The reviewer fails to mention the severity and increased violence and frequency of the attacks, nor does the critic clarify that the friends are trying to protect her because the authorities refuse to do so.

     From her interviews and her notes on her website, Jennifer Crusie sounds like a warm, funny person. She may even be a gifted comedic writer, but Crazy for You treats violence against women like a joke. If a man had written a comedic novel about a man involved with stalking, sabotage, fraud, attacks and abuse toward a former girlfriend, the list of critics who would have vilified him would be long indeed.

     There are times when humor regarding certain political situations, violence and even death can be cathartic, although the events of September 11, 2001 may have changed some ideas about that. Generally, many will still admit that there is some truth in the adage about laughter being the best medicine. And many people agree that satire is a powerful tool for exposing certain issues and behaviors, including injustice, hatred and ignorance. However, if Crusie intended this to be a satire, I believe she failed. While the dialogue is funny and often sarcastic, the words and actions of the characters are realistically portrayed, without extensive satirical nuances. While Bill's behavior is certainly over the top, it doesn't seem to be exaggerated for comic or satirical value. I believe Crazy for You is what it appears to be (and what the Romance Writers of America acclaimed it as): a romantic comedy with a happy ending.
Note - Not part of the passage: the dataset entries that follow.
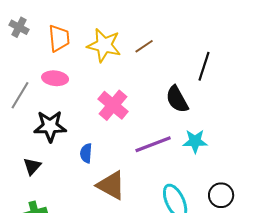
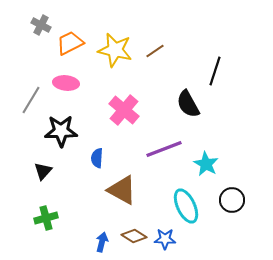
gray cross: (19, 27) -> (41, 25), moved
orange trapezoid: (59, 38) -> (70, 43), turned -112
cyan star: (195, 141) -> (206, 164), moved, turned 30

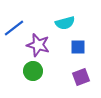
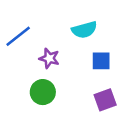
purple star: (38, 45) -> (49, 58), size x0.7

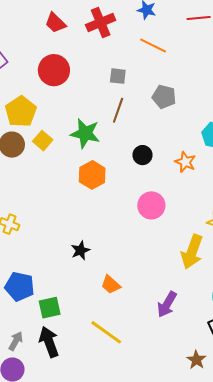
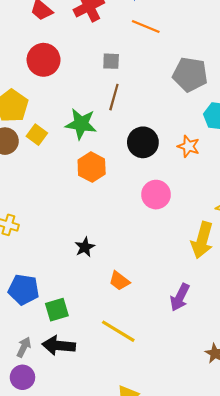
gray pentagon: (164, 97) -> (190, 75), moved, size x1.4
black circle: (143, 155) -> (143, 142), size x1.5
black arrow: (49, 342) -> (59, 346), turned -60

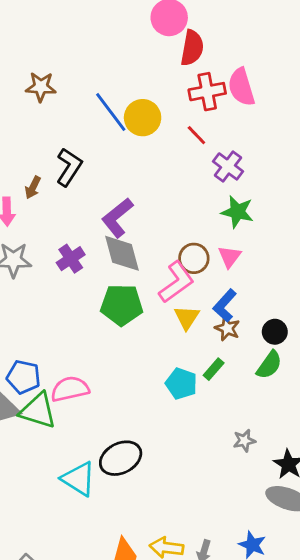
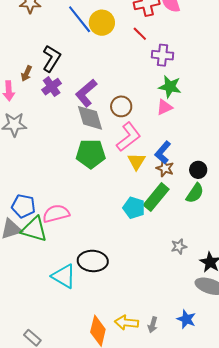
purple cross: (228, 166) -> (163, 55), turned -30
pink triangle: (230, 257) -> (164, 107), moved, turned 30
brown circle: (194, 258) -> (121, 106), moved
purple cross: (71, 259) -> (52, 87), moved
green rectangle: (214, 369) -> (156, 197), size x1.8
black ellipse: (121, 458) -> (93, 261), turned 32

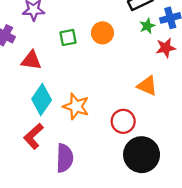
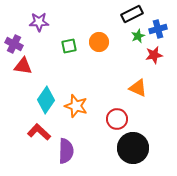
red triangle: (31, 60) -> (23, 66), moved
red L-shape: (34, 136) -> (39, 132), turned 85

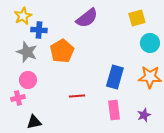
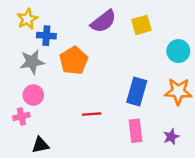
yellow square: (137, 18) -> (141, 25), moved
gray star: (27, 52) -> (32, 62), turned -30

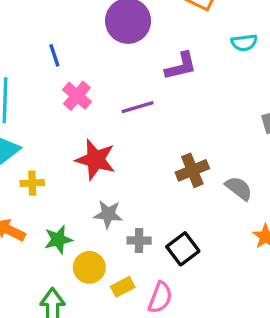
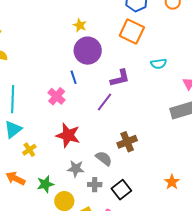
blue line: (54, 55) -> (74, 77), moved
purple line: (138, 107) -> (105, 102), moved, turned -36
yellow cross: (32, 183) -> (29, 150), turned -32
gray semicircle: (239, 188) -> (104, 158), moved

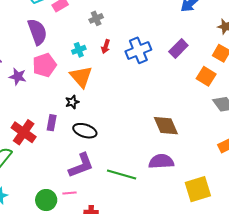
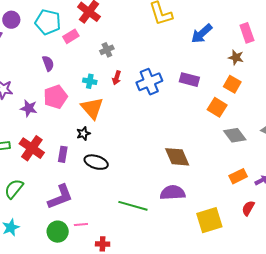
purple semicircle: (37, 32) -> (48, 63), size x0.6
purple rectangle: (178, 48) -> (189, 80), turned 60
cyan cross: (79, 50) -> (90, 81), turned 32
red cross: (24, 132) -> (32, 148), moved
purple L-shape: (81, 165) -> (60, 197), moved

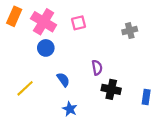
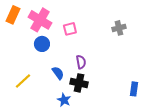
pink square: (78, 23) -> (70, 29), moved
purple semicircle: (97, 68) -> (81, 62), moved
black cross: (111, 89) -> (79, 83), moved

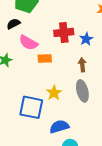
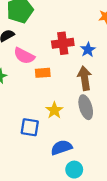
brown arrow: (82, 65) -> (85, 78), size x1.5
blue square: (31, 107) -> (30, 127), size x0.7

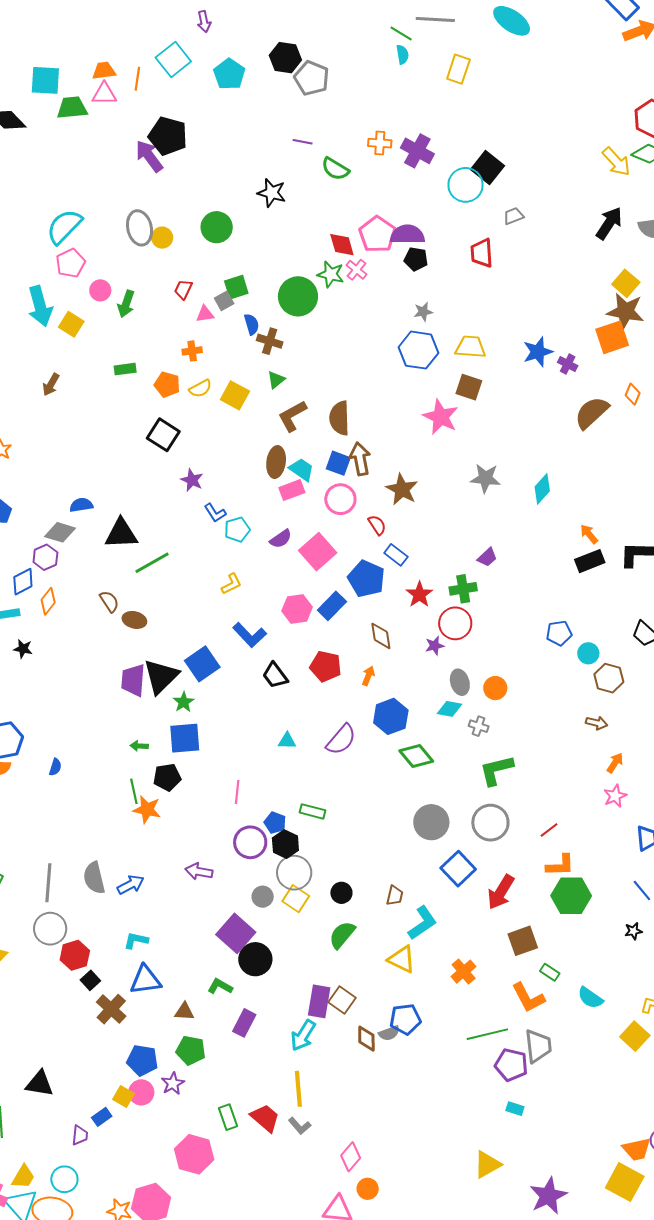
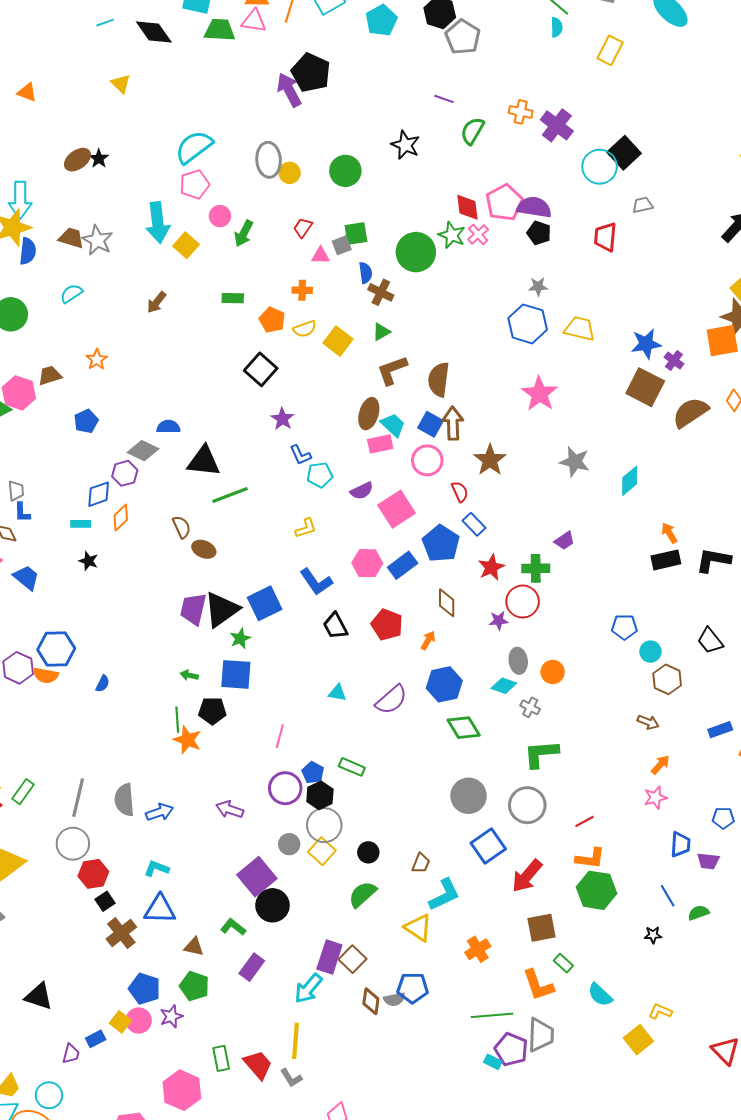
green semicircle: (335, 169) -> (472, 131), turned 80
brown square: (469, 387) -> (645, 387), moved, size x1.4
cyan rectangle: (515, 1109) -> (493, 1062), moved

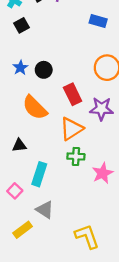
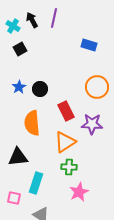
orange semicircle: (35, 108) -> (32, 123), turned 40
black triangle: (19, 145) -> (18, 157), size x1.5
pink star: (103, 173) -> (79, 192), moved
pink square: (15, 191) -> (14, 198), turned -32

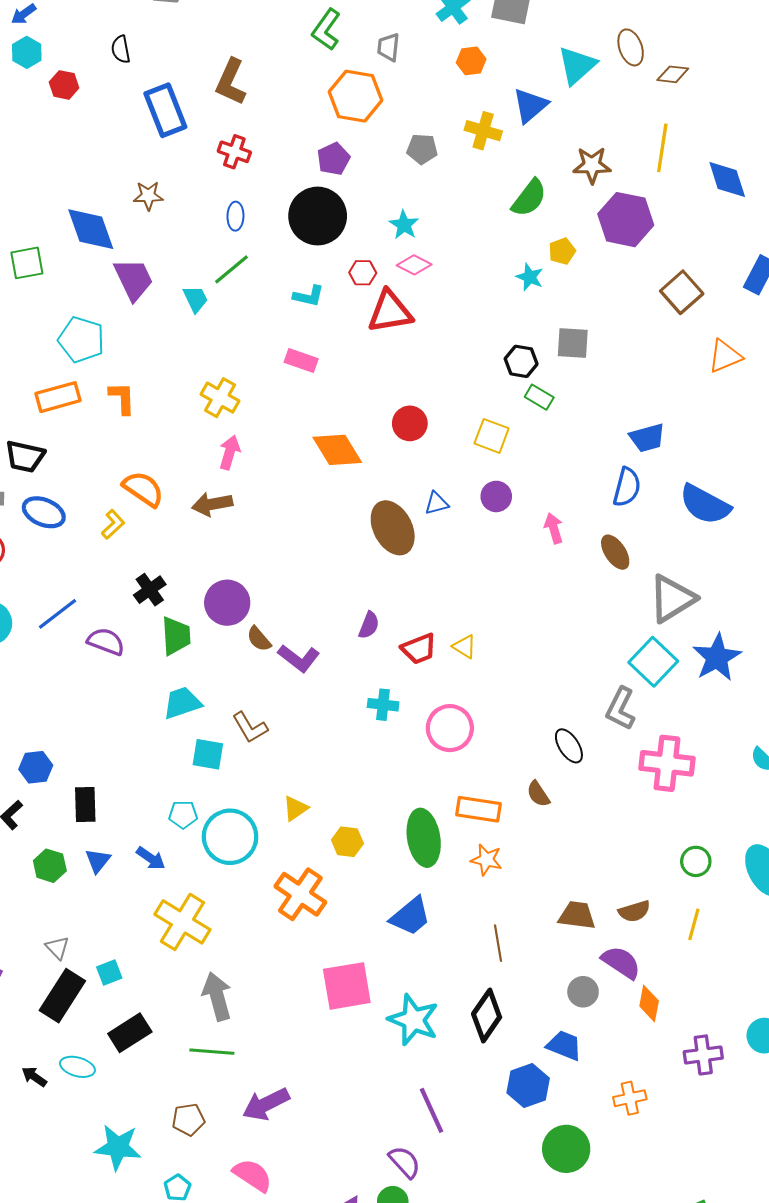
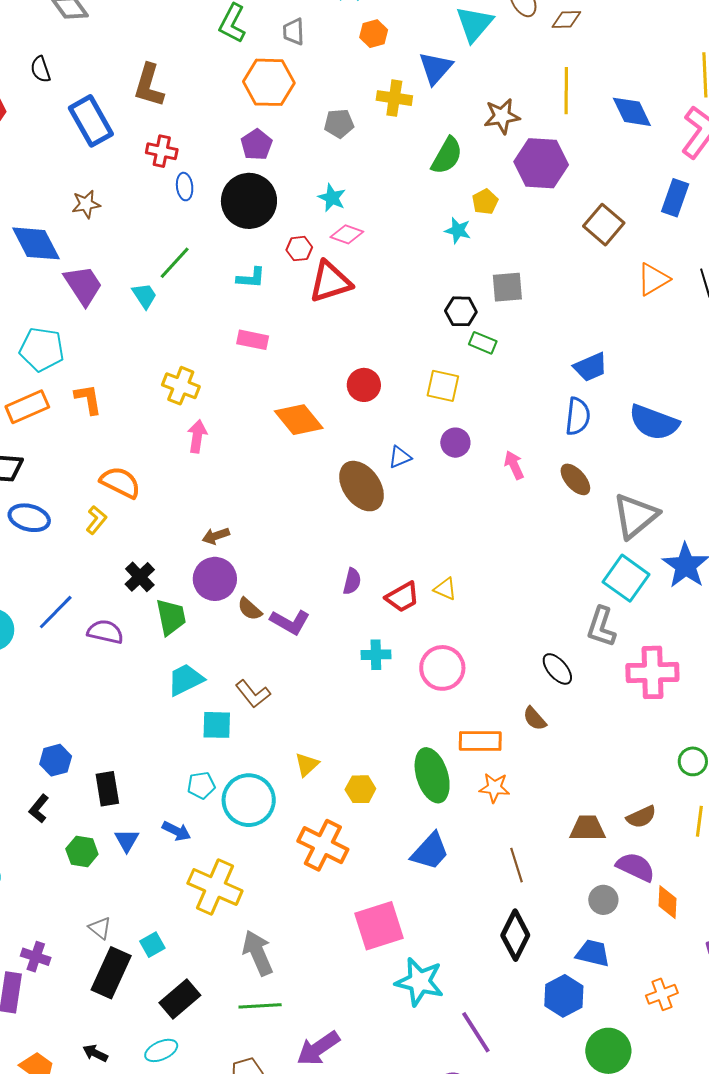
blue ellipse: (235, 216) -> (185, 187), moved
brown arrow: (212, 504) -> (216, 536), moved, size x0.7
cyan star: (413, 1020) -> (419, 982), moved
cyan ellipse: (77, 1067) -> (161, 1050), moved, turned -32

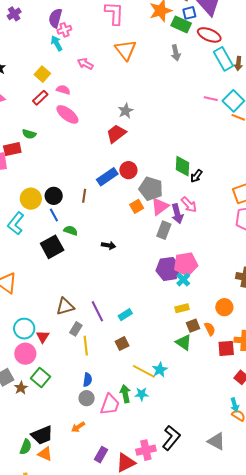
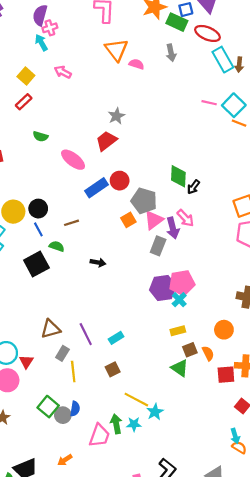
pink arrow: (85, 64) -> (63, 72), moved
pink semicircle: (63, 90) -> (136, 64), moved
pink ellipse: (67, 114) -> (73, 160), moved
green semicircle: (29, 134) -> (40, 136), moved
brown line: (84, 196) -> (71, 223), moved, turned 64
cyan star: (160, 370) -> (155, 412), moved
green square: (40, 378) -> (48, 407), moved
gray circle: (87, 398) -> (63, 415), moved

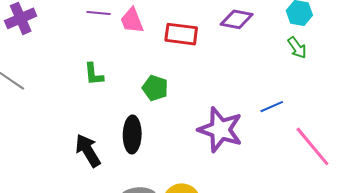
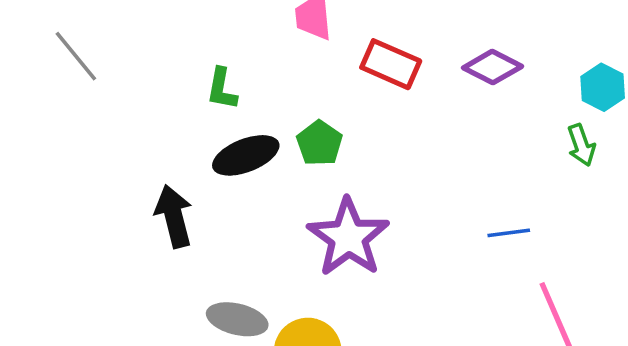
purple star: (220, 130) -> (348, 237), moved
black ellipse: (132, 134) -> (246, 155), moved, turned 51

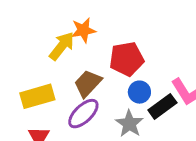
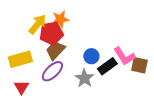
orange star: (83, 30) -> (60, 19), moved
red pentagon: (127, 59) -> (51, 33), moved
It seems irrelevant to the author and many reviewers that the protagonist suffers domestic abuse while on the road to her happy ending.



1. Crusie, Jennifer. Home Page. Sept. 2001. 25 September 2001. <http://www.jennycrusie.com>

2. "Crazy for You by Jennifer Crusie." Deadly Passions. Feb. 2000. 25 September 2001. <http://www.deadlypassions.com/monthly/feb2000/0312971125.htm>

3. Crusie, Jennifer. "Crazy for You." Home Page. 25 September 2001. <http://www.sff.net/people/JenniferCrusie/CrazyForYou.html>

4. "Crazy for You." Kirkus Reviews. 1999. Reprinted at amazon.com. 25 September 2001.

5. "Crazy for You by Jennifer Crusie." Under the Covers. Feb. 1999. 25 September 2001. <http://www.silcom.com/~manatee/crusie_crazy.html>

6. "Case Report: Crazy for You by Jennifer Crusie." Kiss Me Kill Me Thrill Me. 17 March 2001. 25 September 2001. <http://www.kissmekillmethrillme.com/Reviews/jennifercrusie.html>

Work Cited

Crusie, Jennifer. Crazy for You. New York: St. Martin's, 1998.